On the day before Yom Kippur Grandfather doesn’t leave the house. He sits in his chair, either lost in thought or reading a book. Three times a day he opens the shutter and stands in prayer, facing heaven. The sky is clear. From time to time a white cloud passes by. Not only do people prepare for the Day of Judgment; the animals do, too, and the trees.

A few hours before the beginning of Yom Kippur, a drunken peasant enters the yard and begins to sing and curse. Grandfather goes out to him and says something. The peasant is stunned by what Grandfather has said and asks some confused questions. Grandfather takes the trouble to explain things to him, and in the end he sends him on his way.

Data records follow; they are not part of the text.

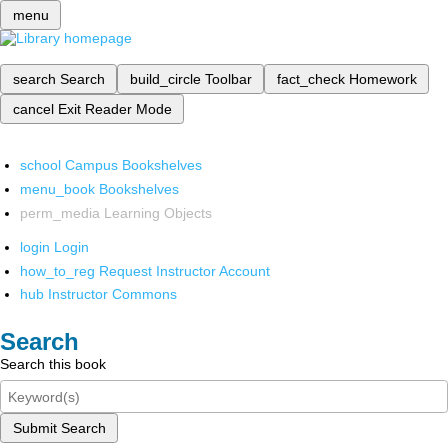
menu
search
Search
build_circle
Toolbar
fact_check
Homework
cancel
Exit Reader Mode
school
Campus Bookshelves
menu_book
Bookshelves
perm_media
Learning Objects
login
Login
how_to_reg
Request Instructor Account
hub
Instructor Commons
Search
Search this book
Submit Search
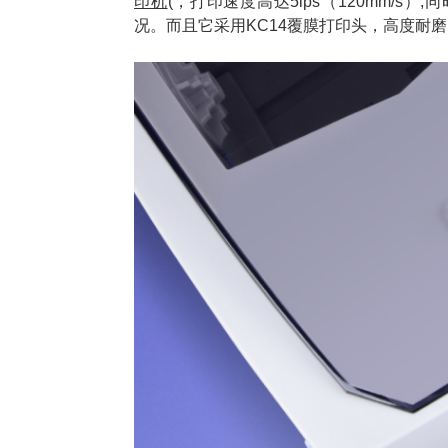
印机
(，打印速度高达5ips（120mm/
况。而且它采用KC14覆膜打印头，高度耐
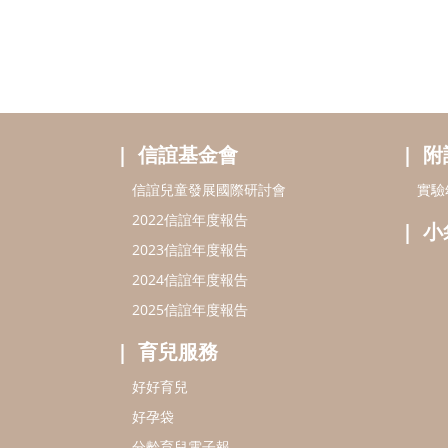
信誼基金會
附
信誼兒童發展國際研討會
實驗
2022信誼年度報告
小
2023信誼年度報告
2024信誼年度報告
2025信誼年度報告
育兒服務
好好育兒
好孕袋
分齡育兒電子報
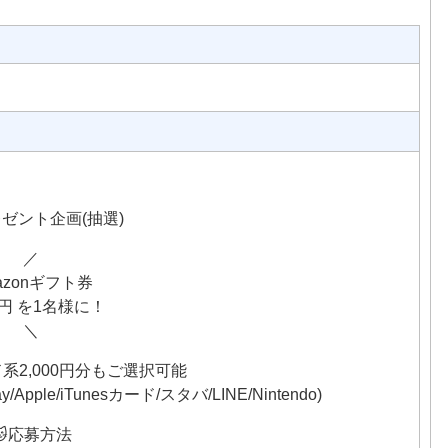
ゼント企画(抽選)
／
azonギフト券
00円 を1名様に！
＼
系2,000円分もご選択可能
y/Apple/iTunesカード/スタバ/LINE/Nintendo)
🐱応募方法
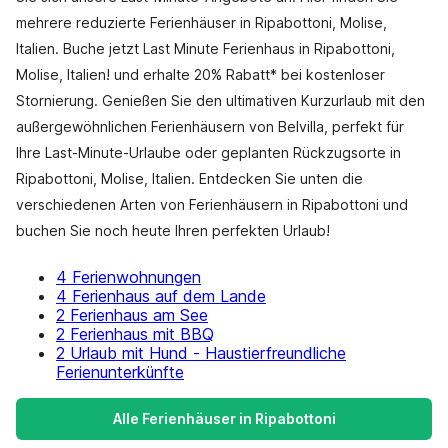
mehrere reduzierte Ferienhäuser in Ripabottoni, Molise,
Italien. Buche jetzt Last Minute Ferienhaus in Ripabottoni,
Molise, Italien! und erhalte 20% Rabatt* bei kostenloser
Stornierung. Genießen Sie den ultimativen Kurzurlaub mit den
außergewöhnlichen Ferienhäusern von Belvilla, perfekt für
Ihre Last-Minute-Urlaube oder geplanten Rückzugsorte in
Ripabottoni, Molise, Italien. Entdecken Sie unten die
verschiedenen Arten von Ferienhäusern in Ripabottoni und
buchen Sie noch heute Ihren perfekten Urlaub!
4 Ferienwohnungen
4 Ferienhaus auf dem Lande
2 Ferienhaus am See
2 Ferienhaus mit BBQ
2 Urlaub mit Hund - Haustierfreundliche
Ferienunterkünfte
Alle Ferienhäuser in Ripabottoni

On the eve of Yom Kippur we are commanded to eat. Grandmother prepares dishes of vegetables and fruit. In Grandfather’s house they don’t eat a lot, nor do they rush, but the walk to the synagogue is quick. “We’re walking along the same path that my grandfather and my great-grandfather walked on,” Grandfather says. On Yom Kippur eve Grandfather mentions them and speaks in their names.